- What needs to be done: Write out everything in the records exactly, apart from the pictures.

- Input:
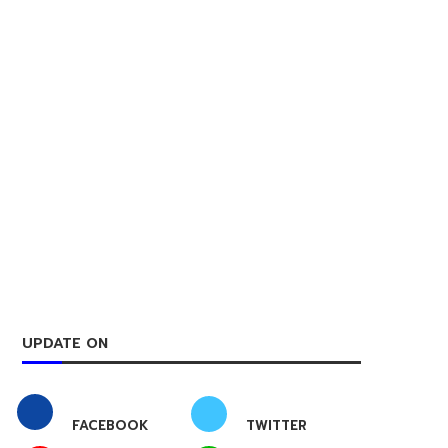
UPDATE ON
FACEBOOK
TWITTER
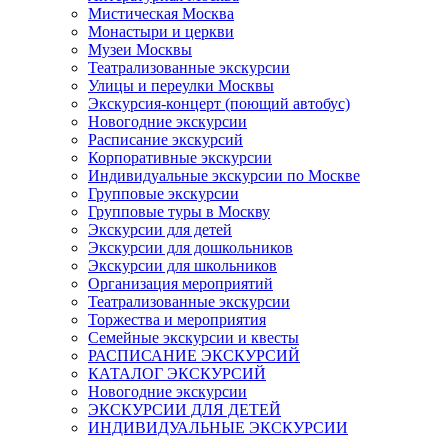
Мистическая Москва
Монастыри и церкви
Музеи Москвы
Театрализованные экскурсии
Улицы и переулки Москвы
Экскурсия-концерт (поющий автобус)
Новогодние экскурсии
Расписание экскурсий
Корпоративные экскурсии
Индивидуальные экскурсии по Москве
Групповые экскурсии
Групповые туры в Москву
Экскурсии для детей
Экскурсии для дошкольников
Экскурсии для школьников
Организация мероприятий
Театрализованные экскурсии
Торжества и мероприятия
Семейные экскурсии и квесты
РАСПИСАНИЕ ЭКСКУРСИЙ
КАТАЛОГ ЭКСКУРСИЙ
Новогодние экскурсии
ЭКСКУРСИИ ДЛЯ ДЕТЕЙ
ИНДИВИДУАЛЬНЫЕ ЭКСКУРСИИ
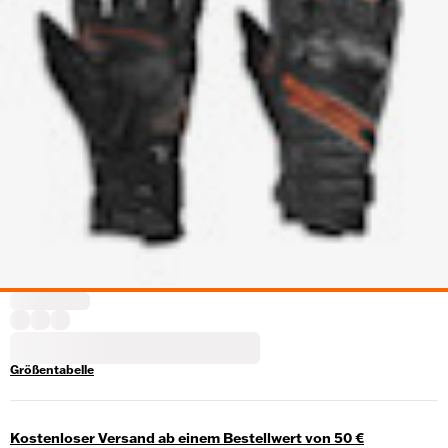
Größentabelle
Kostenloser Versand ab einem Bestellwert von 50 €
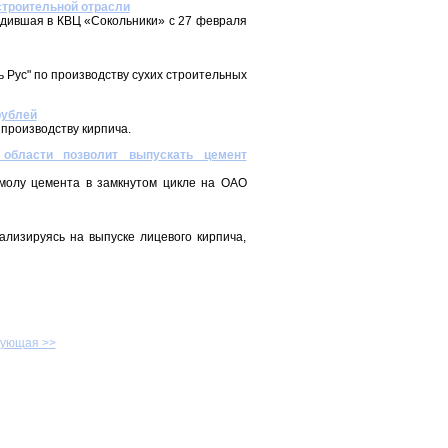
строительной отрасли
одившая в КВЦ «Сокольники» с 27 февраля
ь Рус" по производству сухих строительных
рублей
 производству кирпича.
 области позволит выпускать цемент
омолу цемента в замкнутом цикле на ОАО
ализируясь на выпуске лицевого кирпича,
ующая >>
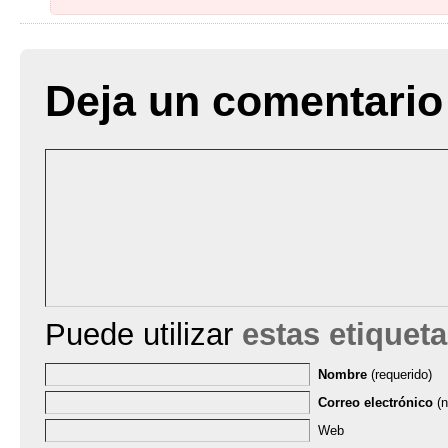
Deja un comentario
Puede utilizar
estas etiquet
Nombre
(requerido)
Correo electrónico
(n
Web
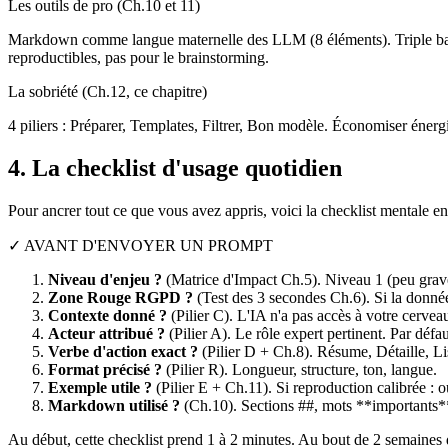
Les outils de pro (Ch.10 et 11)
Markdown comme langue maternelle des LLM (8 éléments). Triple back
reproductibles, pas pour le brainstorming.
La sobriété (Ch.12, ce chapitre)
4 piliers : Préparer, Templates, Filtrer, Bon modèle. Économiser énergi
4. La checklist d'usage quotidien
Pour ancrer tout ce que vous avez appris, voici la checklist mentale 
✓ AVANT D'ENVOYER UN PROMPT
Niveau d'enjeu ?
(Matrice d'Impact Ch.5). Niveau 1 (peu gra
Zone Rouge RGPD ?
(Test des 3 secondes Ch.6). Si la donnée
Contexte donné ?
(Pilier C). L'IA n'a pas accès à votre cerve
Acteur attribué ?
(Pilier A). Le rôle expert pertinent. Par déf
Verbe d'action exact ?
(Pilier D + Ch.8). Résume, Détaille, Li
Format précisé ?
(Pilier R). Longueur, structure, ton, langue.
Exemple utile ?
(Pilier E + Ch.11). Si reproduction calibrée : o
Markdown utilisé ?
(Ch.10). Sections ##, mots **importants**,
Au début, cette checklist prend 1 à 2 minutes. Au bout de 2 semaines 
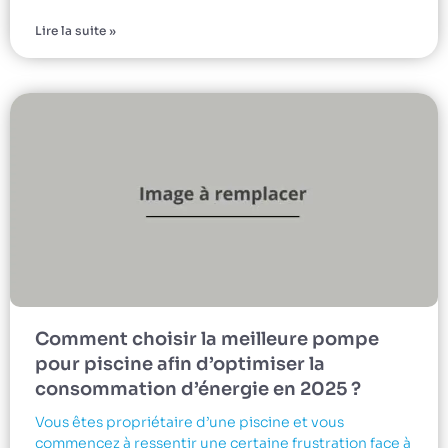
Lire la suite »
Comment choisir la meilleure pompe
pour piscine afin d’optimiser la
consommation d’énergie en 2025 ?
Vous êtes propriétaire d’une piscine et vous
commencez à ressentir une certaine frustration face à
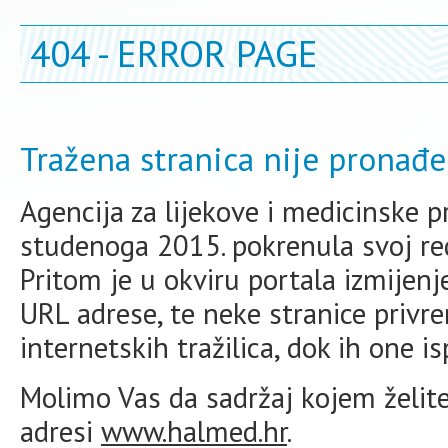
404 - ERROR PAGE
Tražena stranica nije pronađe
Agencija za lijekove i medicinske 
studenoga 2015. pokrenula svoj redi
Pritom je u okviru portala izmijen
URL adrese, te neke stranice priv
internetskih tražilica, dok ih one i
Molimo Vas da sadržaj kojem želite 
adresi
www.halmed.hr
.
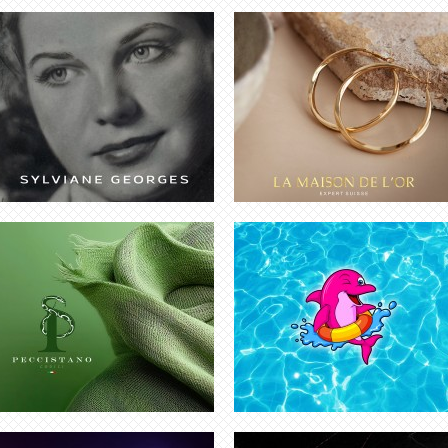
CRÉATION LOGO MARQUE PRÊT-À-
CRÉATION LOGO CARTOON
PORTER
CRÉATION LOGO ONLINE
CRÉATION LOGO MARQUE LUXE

- Written response:
UPDATE ON
FACEBOOK
TWITTER
Мистическая Москва
Монастыри и церкви
Музеи Москвы
Театрализованные экскурсии
Улицы и переулки Москвы
Экскурсия-концерт (поющий автобус)
Новогодние экскурсии
Расписание экскурсий
Корпоративные экскурсии
Индивидуальные экскурсии по Москве
Групповые экскурсии
Групповые туры в Москву
Экскурсии для детей
Экскурсии для дошкольников
Экскурсии для школьников
Организация мероприятий
Театрализованные экскурсии
Торжества и мероприятия
Семейные экскурсии и квесты
РАСПИСАНИЕ ЭКСКУРСИЙ
КАТАЛОГ ЭКСКУРСИЙ
Новогодние экскурсии
ЭКСКУРСИИ ДЛЯ ДЕТЕЙ
ИНДИВИДУАЛЬНЫЕ ЭКСКУРСИИ
Größentabelle
Kostenloser Versand ab einem Bestellwert von 50 €
строительной отрасли
одившая в КВЦ «Сокольники» с 27 февраля
ь Рус" по производству сухих строительных
рублей
 производству кирпича.
 области позволит выпускать цемент
омолу цемента в замкнутом цикле на ОАО
ализируясь на выпуске лицевого кирпича,
ующая >>
Deja un comentario
Puede utilizar
estas etiquet
Nombre
(requerido)
Correo electrónico
(n
Web
Les outils de pro (Ch.10 et 11)
Markdown comme langue maternelle des LLM (8 éléments). Triple back
reproductibles, pas pour le brainstorming.
La sobriété (Ch.12, ce chapitre)
4 piliers : Préparer, Templates, Filtrer, Bon modèle. Économiser énergi
4. La checklist d'usage quotidien
Pour ancrer tout ce que vous avez appris, voici la checklist mentale 
✓ AVANT D'ENVOYER UN PROMPT
Niveau d'enjeu ?
(Matrice d'Impact Ch.5). Niveau 1 (peu gra
Zone Rouge RGPD ?
(Test des 3 secondes Ch.6). Si la donnée
Contexte donné ?
(Pilier C). L'IA n'a pas accès à votre cerve
Acteur attribué ?
(Pilier A). Le rôle expert pertinent. Par déf
Verbe d'action exact ?
(Pilier D + Ch.8). Résume, Détaille, Li
Format précisé ?
(Pilier R). Longueur, structure, ton, langue.
Exemple utile ?
(Pilier E + Ch.11). Si reproduction calibrée : o
Markdown utilisé ?
(Ch.10). Sections ##, mots **importants**,
Au début, cette checklist prend 1 à 2 minutes. Au bout de 2 semaines 
Lire la suite »
Comment choisir la meilleure pompe
pour piscine afin d’optimiser la
consommation d’énergie en 2025 ?
Vous êtes propriétaire d’une piscine et vous
commencez à ressentir une certaine frustration face à
404 - ERROR PAGE
Tražena stranica nije pronađe
Agencija za lijekove i medicinske 
studenoga 2015. pokrenula svoj redi
Pritom je u okviru portala izmijen
URL adrese, te neke stranice priv
internetskih tražilica, dok ih one i
Molimo Vas da sadržaj kojem želite 
adresi
www.halmed.hr
.
CRÉATION LOGO MARQUE PRÊT-À-
CRÉATION LOGO CARTOON
PORTER
CRÉATION LOGO ONLINE
CRÉATION LOGO MARQUE LUXE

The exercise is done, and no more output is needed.